-- Data under study follows --
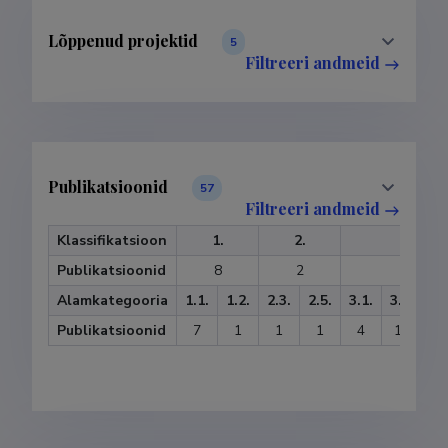
Lõppenud projektid
5
Filtreeri andmeid
Publikatsioonid
57
Filtreeri andmeid
Klassifikatsioon
1.
2.
3.
Publikatsioonid
8
2
29
Alamkategooria
1.1.
1.2.
2.3.
2.5.
3.1.
3.2.
3.
Publikatsioonid
7
1
1
1
4
18
4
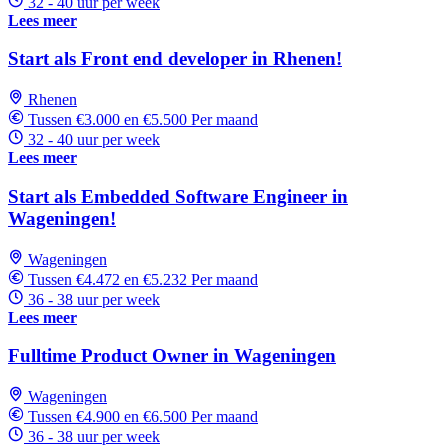
32 - 40 uur per week
Lees meer
Start als Front end developer in Rhenen!
Rhenen
Tussen €3.000 en €5.500 Per maand
32 - 40 uur per week
Lees meer
Start als Embedded Software Engineer in
Wageningen!
Wageningen
Tussen €4.472 en €5.232 Per maand
36 - 38 uur per week
Lees meer
Fulltime Product Owner in Wageningen
Wageningen
Tussen €4.900 en €6.500 Per maand
36 - 38 uur per week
-- Data under study concluded --
▶ _Problem to solve_:
Once the pictures are set aside, please output all the data word for word.

▶ _Answer below_:
Lõppenud projektid
5
Filtreeri andmeid
Publikatsioonid
57
Filtreeri andmeid
Klassifikatsioon
1.
2.
3.
Publikatsioonid
8
2
29
Alamkategooria
1.1.
1.2.
2.3.
2.5.
3.1.
3.2.
3.
Publikatsioonid
7
1
1
1
4
18
4
32 - 40 uur per week
Lees meer
Start als Front end developer in Rhenen!
Rhenen
Tussen €3.000 en €5.500 Per maand
32 - 40 uur per week
Lees meer
Start als Embedded Software Engineer in
Wageningen!
Wageningen
Tussen €4.472 en €5.232 Per maand
36 - 38 uur per week
Lees meer
Fulltime Product Owner in Wageningen
Wageningen
Tussen €4.900 en €6.500 Per maand
36 - 38 uur per week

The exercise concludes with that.